RB: The emotional hue of Fish in Exile is overwhelmingly heavy and dark blue and seeped in grief in a kind of way that even the sentences feel weighted down by the depression of unjust lost life. What was it like to sit in the extreme sadness of this narrative for so long? How did you instill such a singular feeling of grief in the prose line by line?
VKN: I have been sitting with these sentences for so long. They have become anchors to the drifting boats of my heartaches. The extreme sadness? The emotional hue you mentioned — how? I tried to sustain an abusive relationship with a woman that could not be. This is how some of the heavy and dark blue was born. Physical bruises, black and blue, on my skin became nocturnal witnesses and diurnal eyes to the tumulus years living inside of me. To instill a singular feeling of grief line-by-line is to endure an abuse of 1.5 years second-by-second, day-by-day. However long it takes the body to grieve when nothing else works. I used to tell others that being in the violent relationship with that beautiful woman was like having ten children. I had to will myself to abandon ten children in order to release that pain. Would you abandon ten children if you knew it was better for you? Would you? If you were a mother? A father?
RB: All of your characters have the most miraculous names (Catholic, Ethos, Callisto, Lidia, Helio and Charleen). How do you name your characters? How do you feel each of your characters are in conversation with their names?
VKN: After visiting the Dali museum in St. Petersburg (Florida), my protagonist Catholic appeared out of the blue and told me she must be in my novel. Naturally, when a ghost commands you in such a fashion, you must listen & I made a point to insert her in. Ethos came from acquiring a two-month job as a barista in Lakeland, Florida, where Frank Lloyd Wright houses some of his beautiful chapels and architectural designs. If Ethos were a chapel, he would be Wright’s Annie Pfeiffer Chapel. Because I was indigent and carless and busless, I used to walk 4 hours each day, 2 hours each way to work at Starbucks. When I entered work, the plastic manufactured water bottle labeled “Ethos” eyed me with such thirst inducing mania that he had to be in my novel. Much of his existence at Starbucks satiated my dehydration after a long fatigued walk. I would come to work and be already tired and he would be there, sitting patiently in a basket. Probably sitting in the same basket that Moses rode down the Nile River. I gulped & swallowed so much of him. I stole Lidia from Michelangelo Antonioni’s La Notte.

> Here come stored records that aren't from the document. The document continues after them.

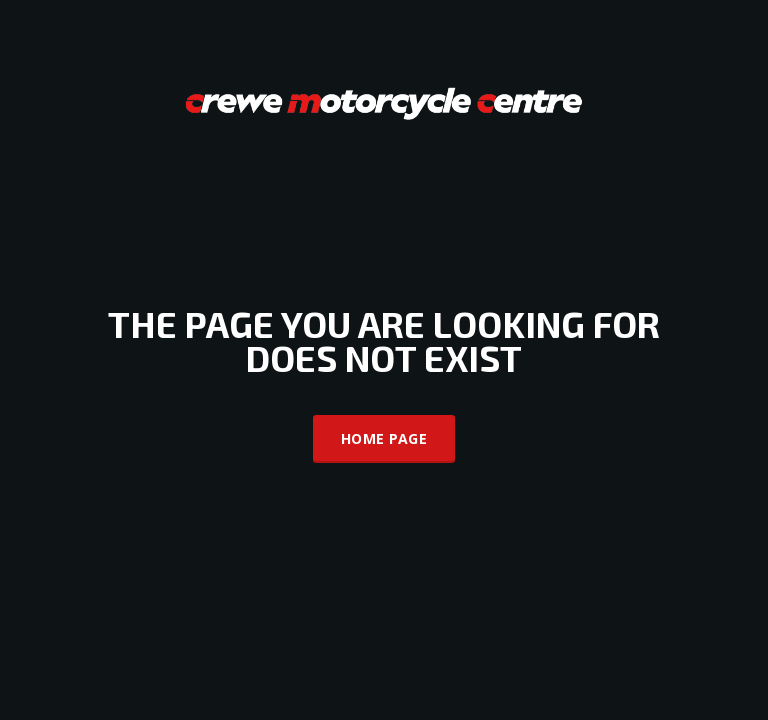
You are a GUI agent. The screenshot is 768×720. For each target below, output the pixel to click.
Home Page (384, 438)
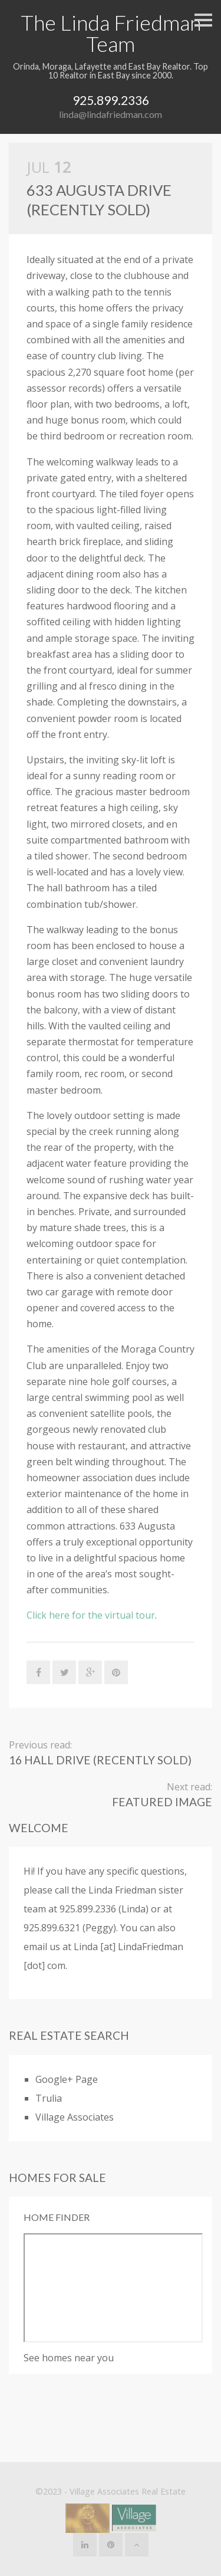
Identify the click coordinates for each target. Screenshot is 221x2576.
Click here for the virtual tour (91, 1615)
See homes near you (69, 2357)
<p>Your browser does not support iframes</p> (113, 2287)
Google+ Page (66, 2079)
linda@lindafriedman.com (110, 114)
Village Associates (74, 2117)
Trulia (48, 2098)
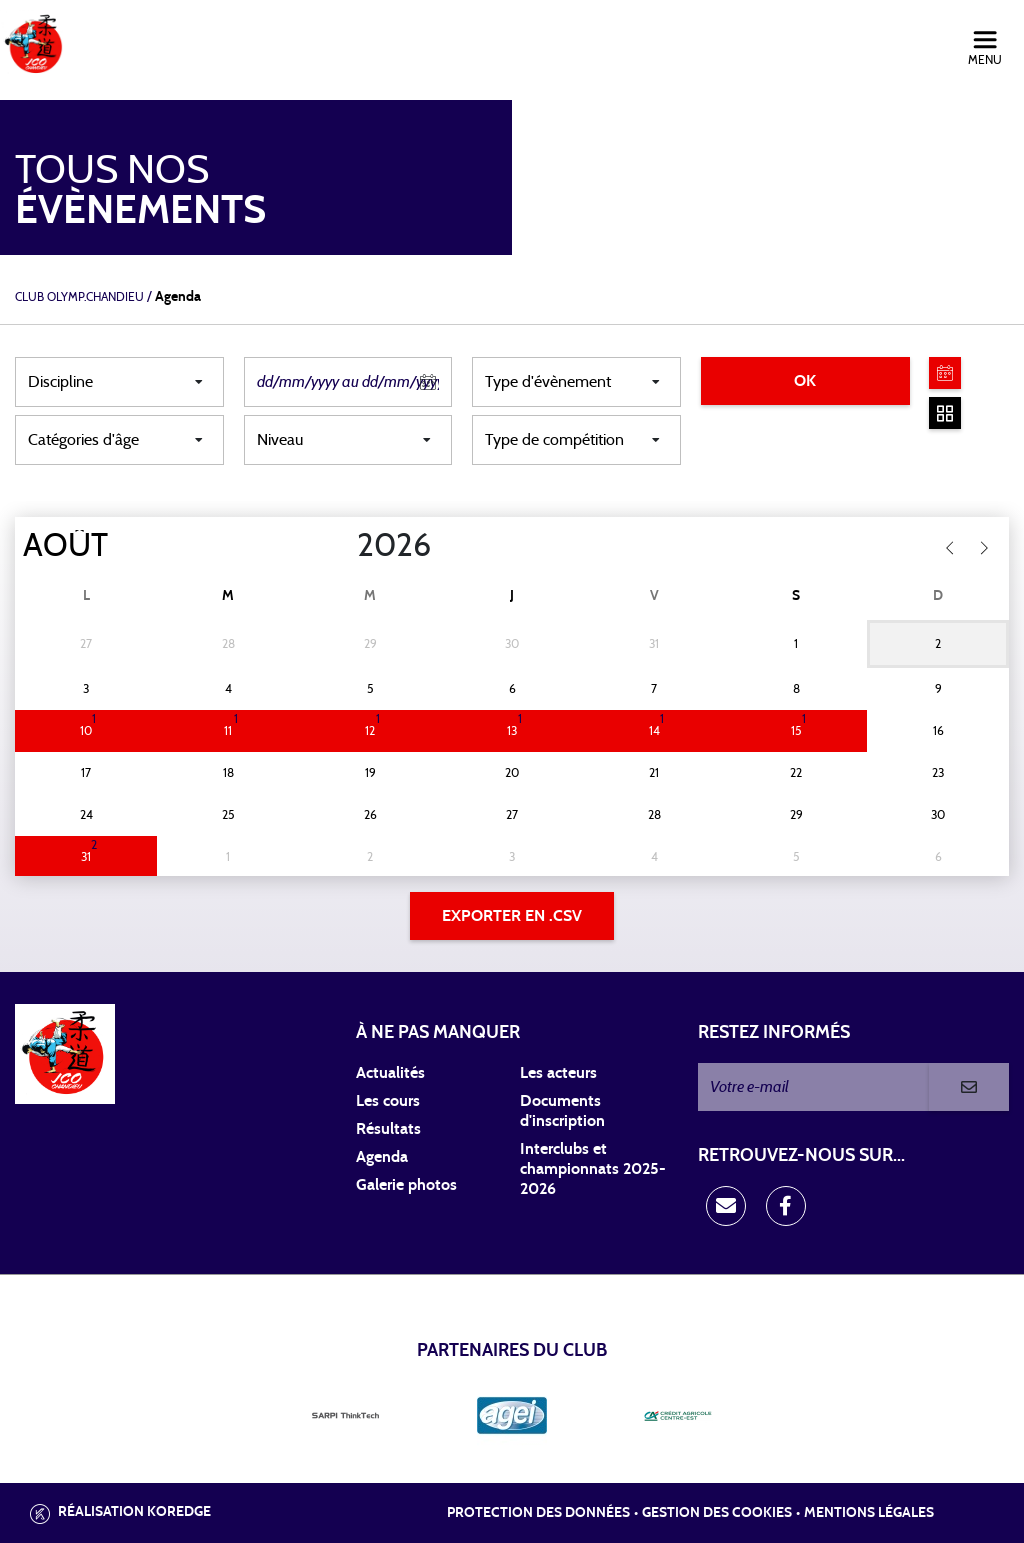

I like the idea of a character not walking out of screen — that would be too cliché, no? Instead, it would be nice if she didn’t walk off screen. Instead she could be a protagonist’s neighbor? With hair that you could eat like squid? At Brown, I had a classmate named Helia and I masculinized her so she could become a boy I could adore. Like Helio, she asked really good, astute questions. And, Charleen! I have no idea how she came about. She walked right into my manuscript without introducing herself or providing herself a history. She is very rude!
RB: So much of your prose is steeped in sound. When you are writing, what does the sound of a sentence mean to you? Below are some of my favorites sentences, and strings of sentences, that I had to stop reading for so I could say them out loud.
— “I do not like the way my wife smells when she’s tearing me apart.”
— “My soul is a cul-de-sac.”
— “My son. I glance at my son. At his handsome face. Such a beautiful man my mammary gland once nourished. I breastfed him daily, spoon-fed him my nipples. And now just look at him, milky and white.”
— “The image stays with me as I leave him to be with the sofa. Furniture is comforting. It doesn’t try to make love to me or ignite my fear. It’s just there, slutless and lovely.”
VKN: My first language is Vietnamese. My second language is Latin. When you speak in Vietnamese — whatever comes off your lips should sound very musical. Sound drives the meaning of the Vietnamese language. So if you love those sonic sentences, please know they were influenced and born from my mother tongue.